Hiermit stelle ich meinen Antrag auf Verweigerung des Kriegsdienstes. Für meine Entscheidung führe ich folgende Gründe an:

Die Grundlage für die Herausbildung meiner Wertvorstellung war in erster Linie meine Erziehung im Elternhaus. Meine Mutter hat lange Zeit ihre Arbeit aufgegeben, um sich vollständig meiner Erziehung und der meiner Schwestern zu widmen. Sie arbeitet in unserer Kirchengemeinde aktiv mit und stellte eine christliche und gewaltlose Erziehung in den Mittelpunkt. Durch viele Gespräche und das gelebte Vorbild meiner Eltern und Großeltern wurde ich schon früh mit christlichen Werten vertraut und wuchs in die katholische Pfarrgemeinde, damals unter der Leitung von Pfarrer xxx, der heute ein lieber Nachbar ist, hinein. Ich lernte früh das menschliche Leben nach christlichen Grundsätzen als höchsten Wert zu achten. Die christlichen Gebote sind für mich verbindlich. Mein Glaube gebietet mir, meinen Nächsten zu lieben und verbietet es mir, einen anderen Menschen zu töten. Da ich mich den Forderungen der biblischen Aussagen stelle und nach ihnen lebe, kann ich dies nicht mit dem Dienst an der Waffe vereinigen, denn bei der Bundeswehr wird man zum Töten ausgebildet.

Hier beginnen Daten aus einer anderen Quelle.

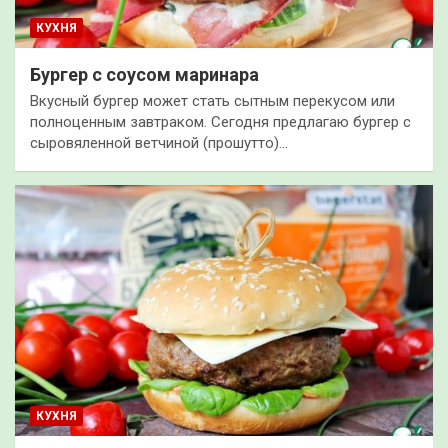
КУХНЯ
Бургер с соусом маринара
Вкусный бургер может стать сытным перекусом или
полноценным завтраком. Сегодня предлагаю бургер с
сыровяленной ветчиной (прошутто)…
КУХНЯ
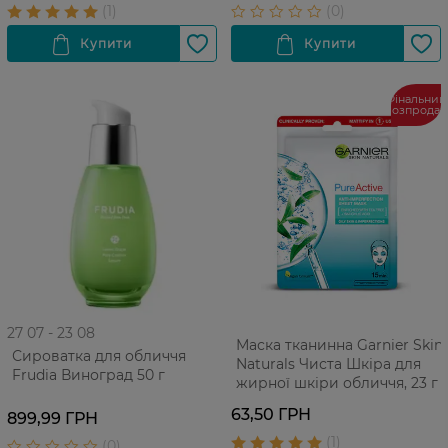
Фінальний
розпрода
27 07 - 23 08
Маска тканинна Garnier Skin
Сироватка для обличчя
Naturals Чиста Шкіра для
Frudia Виноград 50 г
жирної шкіри обличчя, 23 г
63,50 ГРН
899,99 ГРН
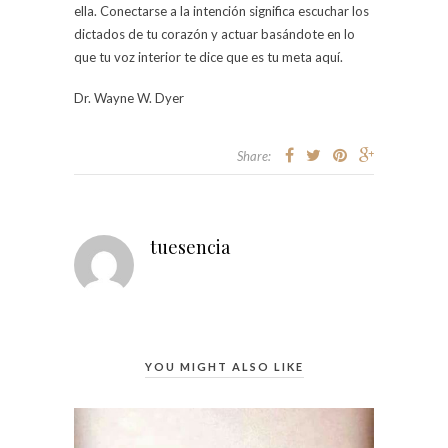
ella. Conectarse a la intención significa escuchar los
dictados de tu corazón y actuar basándote en lo
que tu voz interior te dice que es tu meta aquí.
Dr. Wayne W. Dyer
Share:
tuesencia
YOU MIGHT ALSO LIKE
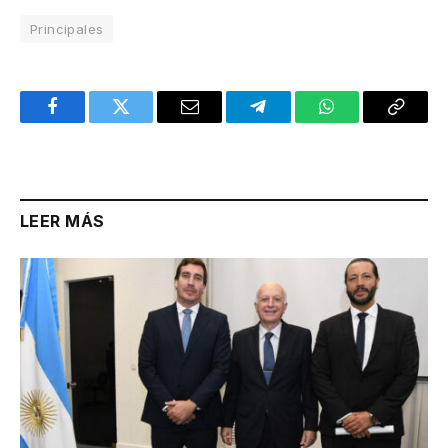
Principales
Facebook
Twitter
Email
Telegram
WhatsApp
Copy
Link
LEER MÁS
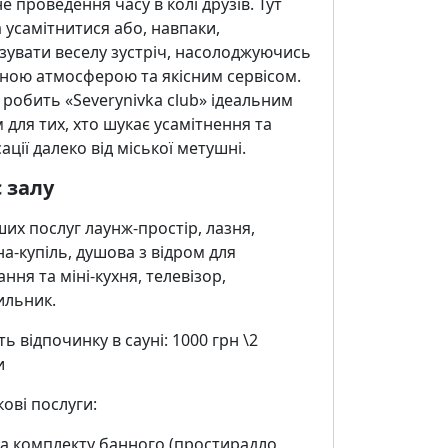
е проведення часу в колі друзів. Тут
усамітнитися або, навпаки,
зувати веселу зустріч, насолоджуючись
ною атмосферою та якісним сервісом.
 робить «Severynivka club» ідеальним
 для тих, хто шукає усамітнення та
ації далеко від міської метушні.
 залу
их послуг лаунж-простір, лазня,
а-купіль, душова з відром для
ння та міні-кухня, телевізор,
ильник.
ть відпочинку в сауні: 1000 грн \2
и
ові послуги:
а комплекту банного (простирадло,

Von Anfang an habe ich gelernt, Konflikte nicht mit Gewalt zu lösen. Insbesondere weil ich mit zwei jüngeren Schwestern aufwuchs, wurde mir schon in früher Kindheit eine auf gewaltfreie Diskussion und Kommunikation ausgelegte Konfliktlösung vermittelt. Diese Art und Weise der Konfliktlösung bewährte sich mein ganzes bisheriges Leben über, weil ich in meinen ersten 16 Lebensjahren meinen Mitschülern und Kameraden körperlich unterlegen war. Ich lernte, daß es sinnvoll ist, Streitfälle durch Diskussion von vornherein zu schlichten, daß man das Gespräch suchen muß und daß Gewaltanwendung immer der falsche Weg ist.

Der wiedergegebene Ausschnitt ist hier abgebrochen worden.